As for Saru, he decides to scrap the program that weighs him against past captains, and confesses to Michael that ultimately he’s been both angry and resentful of her – his hope had been that she’d get her own command and he would become Georgiou’s first officer. Instead he ended up with Lorca on the SS Animal Testing. Which seems like it might just be more of Michael being The Person Who Was Right – especially when she says he made a good acting captain – but then she gives him Georgiou’s telescope, reasoning he has more right to it.
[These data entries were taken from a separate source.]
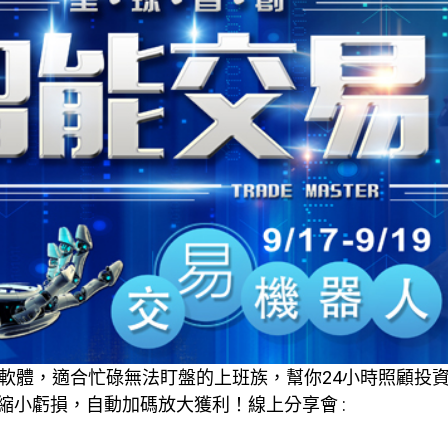
下單軟體，適合忙碌無法盯盤的上班族，幫你24小時照顧投
小虧損，自動加碼放大獲利！線上分享會 :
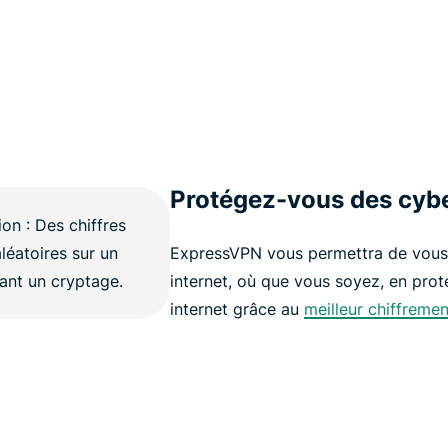
Protégez-vous des cyb
ExpressVPN vous permettra de vous 
internet, où que vous soyez, en prot
internet grâce au
meilleur chiffremen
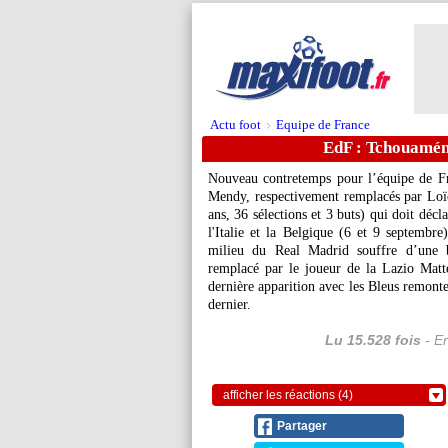
Actu foot
Equipe de France
>
EdF : Tchouaméni
Nouveau contretemps pour l’équipe de Fr
Mendy, respectivement remplacés par Loï
ans, 36 sélections et 3 buts) qui doit déc
l'Italie et la Belgique (6 et 9 septembr
milieu du Real Madrid souffre d’une 
remplacé par le joueur de la Lazio Matt
dernière apparition avec les Bleus remonte
dernier.
Lu 15.528 fois
- Er
afficher les réactions (4)
Partager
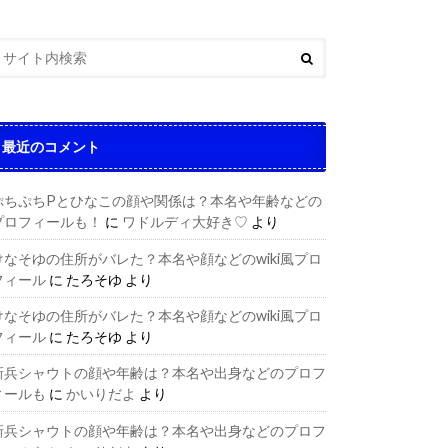
最近のコメント
ぷちぷちPとひなこの顔や関係は？本名や年齢などの
プロフィールも！
に
ワドルディ大好き♡
より
けなそゆの住所がバレた？本名や顔などのwiki風プロ
フィール
に
たろそゆ
より
けなそゆの住所がバレた？本名や顔などのwiki風プロ
フィール
に
たろそゆ
より
新兵シャウトの顔や年齢は？本名や出身などのプロフ
ィールも
に
かいりだよ
より
新兵シャウトの顔や年齢は？本名や出身などのプロフ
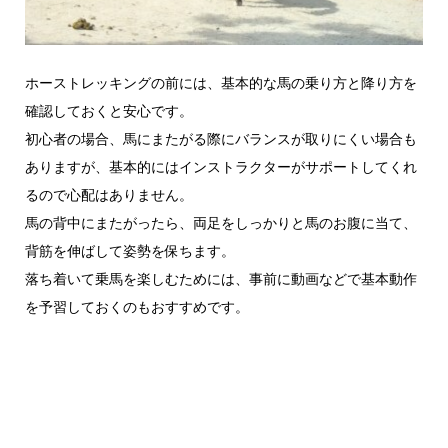
ホーストレッキングの前には、基本的な馬の乗り方と降り方を
確認しておくと安心です。
初心者の場合、馬にまたがる際にバランスが取りにくい場合も
ありますが、基本的にはインストラクターがサポートしてくれ
るので心配はありません。
馬の背中にまたがったら、両足をしっかりと馬のお腹に当て、
背筋を伸ばして姿勢を保ちます。
落ち着いて乗馬を楽しむためには、事前に動画などで基本動作
を予習しておくのもおすすめです。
Speaking of animal testing, Michael and Tilly decide to deal with the Ripper issue once and for all by setting him free. Once out of the airlock, he immediately uncurls in relief – the opposite of what you’d expect in the vacuum of space, really – and zips off through the mushroom dimension as a beam of light. Michael and Tilly watch, fairly certain this one was the right decision.
So far, Star Trek: Discovery has been pretty strongly arc-driven, and while that’s still in full effect this week has also been a lot closer to the more episodic setups most people think of when they think of Trek. And, again like the older series, in this one we had the captain getting about and doing stuff, rather than just being Michael’s superior as he has been previously. Both Kirk and Picard were at various points captured and tortured, so it’s got fine precedent – it’d just be a shame if this has to come at the expense of Michael and the rest of the gang.
The Trek essentials
‘to explore strange new worlds’: Sadly, still not much of this going on, unless you count Trek showing a gay couple without a flimsy pretense that they’re just really, really good friends who just happen to hold hands and go to dinner together and probably French-kiss.
‘to seek out new life and new civilisations’: I’m certainly looking forward to the Ripper spin-off series, anyway.
‘to boldly go where no one has gone before’: Mudd says these exact words to throw the Starfleet ethos back in Lorca’s face – with reference to exactly what it’s gotten them (war) and what it’s got him in particular (taken prisoner).